- Debate on the first broad energy legislation considered by the full Senate since 2007 will stretch into the weekend, The Hill reports, due to an impasse over an amendment to assist residents of Flint, Michigan, who are dealing with a high-profile water crisis.
- Michigan Sens. Debbie Stabenow and Gary Peters, both Democrats, introduced an amendment this week that would commit $600 million for Flint, including $400 million to match state funds intended to repair and replace old water pipes in the city.
- Flint, under the oversight of a state-appointed emergency manager, halted drinking water purchases from Detroit in 2014 and began drawing drinking water from the Flint River as a cost-cutting measure. The river water corroded the city's water pipes, allowing lead and other contaminants to seep into the water supply.
Senators voted twice on Thursday to end debate on the energy bill, the New York Times reports, which would have allowed a final vote on the measure. But each time, Democrats blocked the measure from reaching the 60-vote threshold necessary to close debate, saying they would not move forward without funding for Flint.
“I ask my colleagues in the Senate to look very hard at what has happened here and to help us address this issue,” said Sen. Stabenow, who has led the charge for federal assistance for the water crisis along with Sen.

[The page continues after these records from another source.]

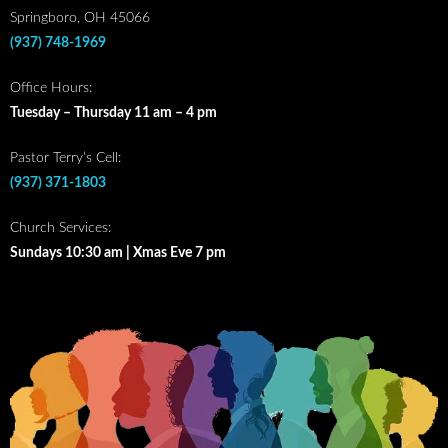
Springboro, OH 45066
(937) 748-1969
Office Hours:
Tuesday – Thursday 11 am – 4 pm
Pastor Terry’s Cell:
(937) 371-1803
Church Services:
Sundays 10:30 am | Xmas Eve 7 pm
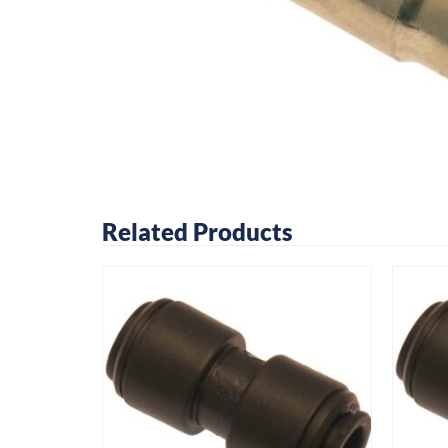
Related Products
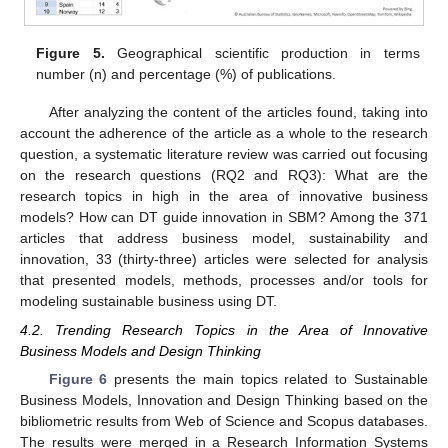
Figure 5.
Geographical scientific production in terms
number (n) and percentage (%) of publications.
After analyzing the content of the articles found, taking into
account the adherence of the article as a whole to the research
question, a systematic literature review was carried out focusing
on the research questions (RQ2 and RQ3): What are the
research topics in high in the area of innovative business
models? How can DT guide innovation in SBM? Among the 371
articles that address business model, sustainability and
innovation, 33 (thirty-three) articles were selected for analysis
that presented models, methods, processes and/or tools for
modeling sustainable business using DT.
4.2. Trending Research Topics in the Area of Innovative
Business Models and Design Thinking
Figure 6
presents the main topics related to Sustainable
Business Models, Innovation and Design Thinking based on the
bibliometric results from Web of Science and Scopus databases.
The results were merged in a Research Information Systems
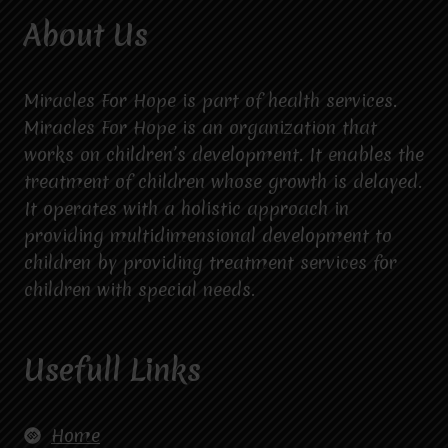
About Us
Miracles For Hope is part of health services.
Miracles For Hope is an organization that
works on children’s development. It enables the
treatment of children whose growth is delayed.
It operates with a holistic approach in
providing multidimensional development to
children by providing treatment services for
children with special needs.
Usefull Links
Home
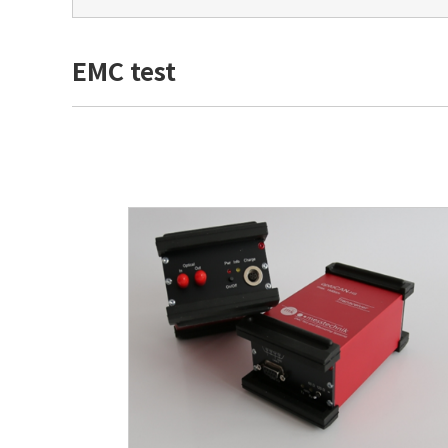
EMC test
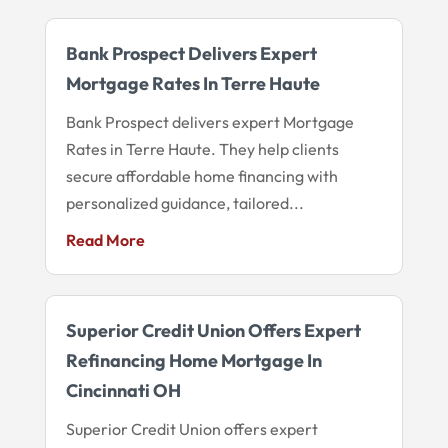
Bank Prospect Delivers Expert
Mortgage Rates In Terre Haute
Bank Prospect delivers expert Mortgage
Rates in Terre Haute. They help clients
secure affordable home financing with
personalized guidance, tailored...
Read More
Superior Credit Union Offers Expert
Refinancing Home Mortgage In
Cincinnati OH
Superior Credit Union offers expert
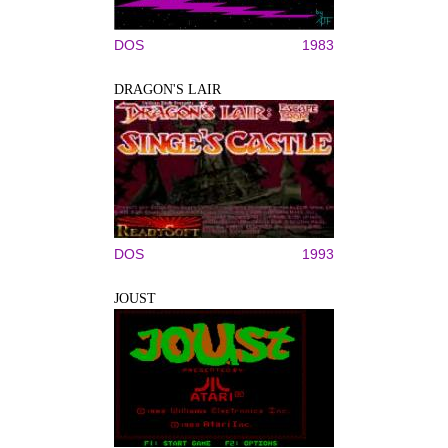
DOS
1983
DRAGON'S LAIR
DOS
1993
JOUST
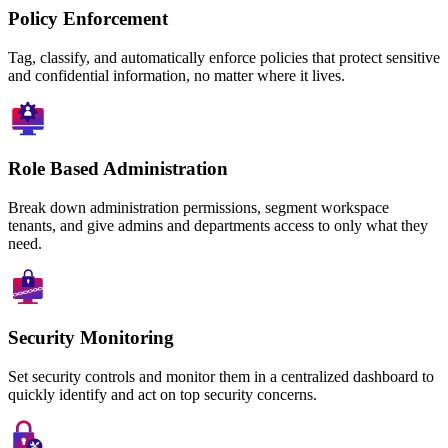
Policy Enforcement
Tag, classify, and automatically enforce policies that protect sensitive
and confidential information, no matter where it lives.
Role Based Administration
Break down administration permissions, segment workspace
tenants, and give admins and departments access to only what they
need.
Security Monitoring
Set security controls and monitor them in a centralized dashboard to
quickly identify and act on top security concerns.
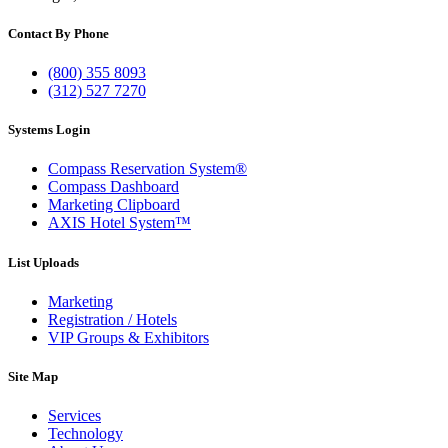
Contact By Phone
(800) 355 8093
(312) 527 7270
Systems Login
Compass Reservation System®
Compass Dashboard
Marketing Clipboard
AXIS Hotel System™
List Uploads
Marketing
Registration / Hotels
VIP Groups & Exhibitors
Site Map
Services
Technology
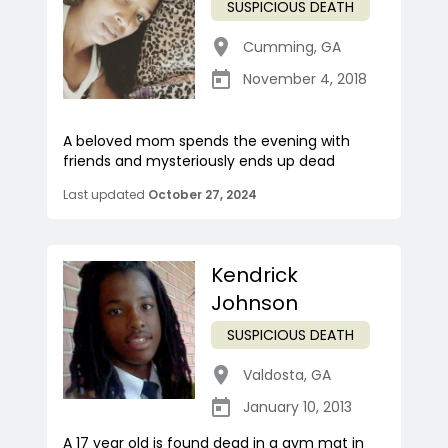
SUSPICIOUS DEATH
Cumming
,
GA
November 4, 2018
A beloved mom spends the evening with
friends and mysteriously ends up dead
Last updated
October 27, 2024
Kendrick
Johnson
SUSPICIOUS DEATH
Valdosta
,
GA
January 10, 2013
A 17 year old is found dead in a gym mat in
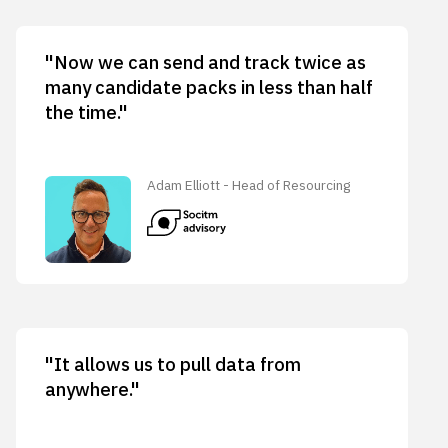
"Now we can send and track twice as
many candidate packs in less than half
the time."
Adam Elliott - Head of Resourcing
"It allows us to pull data from
anywhere."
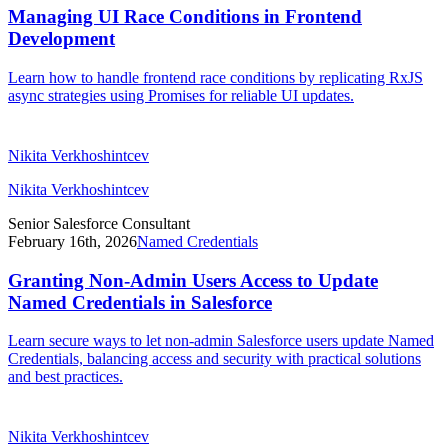
Managing UI Race Conditions in Frontend
Development
Learn how to handle frontend race conditions by replicating RxJS
async strategies using Promises for reliable UI updates.
Nikita Verkhoshintcev
Nikita Verkhoshintcev
Senior Salesforce Consultant
February 16th, 2026
Named Credentials
Granting Non-Admin Users Access to Update
Named Credentials in Salesforce
Learn secure ways to let non-admin Salesforce users update Named
Credentials, balancing access and security with practical solutions
and best practices.
Nikita Verkhoshintcev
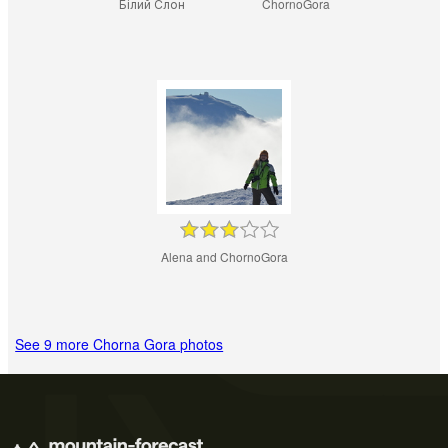
Білий Слон
ChornoGora
Alena and ChornoGora
See 9 more Chorna Gora photos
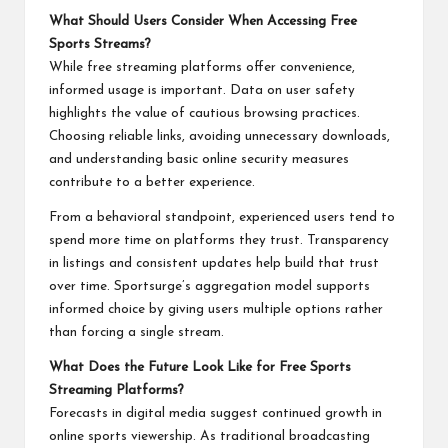
What Should Users Consider When Accessing Free
Sports Streams?
While free streaming platforms offer convenience,
informed usage is important. Data on user safety
highlights the value of cautious browsing practices.
Choosing reliable links, avoiding unnecessary downloads,
and understanding basic online security measures
contribute to a better experience.
From a behavioral standpoint, experienced users tend to
spend more time on platforms they trust. Transparency
in listings and consistent updates help build that trust
over time. Sportsurge’s aggregation model supports
informed choice by giving users multiple options rather
than forcing a single stream.
What Does the Future Look Like for Free Sports
Streaming Platforms?
Forecasts in digital media suggest continued growth in
online sports viewership. As traditional broadcasting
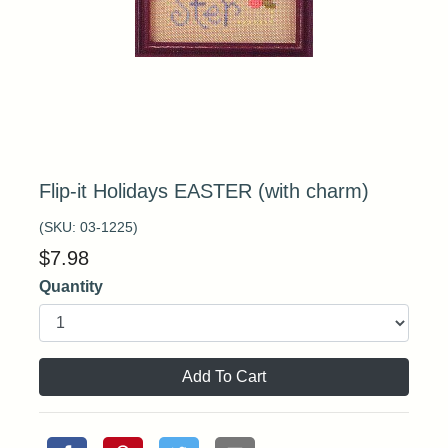
Flip-it Holidays EASTER (with charm)
(SKU:
03-1225
)
$
7.98
Quantity
Add To Cart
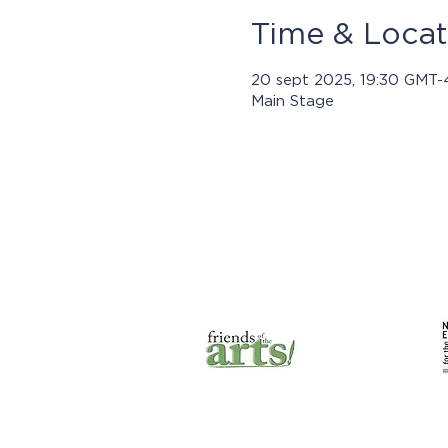
Time & Locat
20 sept 2025, 19:30 GMT-
Main Stage
Los progra
© 2021 por Jasper Community
Arts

Peters.
An alternative proposal offered by Republicans to provide $500 million in low-interest loans and $50 million in outright funding for Flint was labeled "not adequate" by Stabenow. Officials in Flint expect that it could cost more than $700 million to repair water infrastructure in the city, according to the Detroit Free Press.
Republican Majority Whip John Cornyn (R-TX) called the Democrats' move to oppose the legislation "political gamesmanship" and argued that the Flint proposal was "putting the cart before the horse" because local officials "don't know what they need to do to fix the problem or how much it will cost," Freep reports.
Lawmakers considered dozens of amendements to the bipartisan energy legislation this week, but turned aside the most contentious ones as they attempted to pass a bill with broad bipartisan support that President Obama would sign.
Senate Majority Leader Mitch McConnell used a procedural tactic, the Hill reports, that will allow him to bring the bill up again if an agreement is reached.
"Hopefully we'll be able to salvage this important bipartisan legislation in the next few days," he said.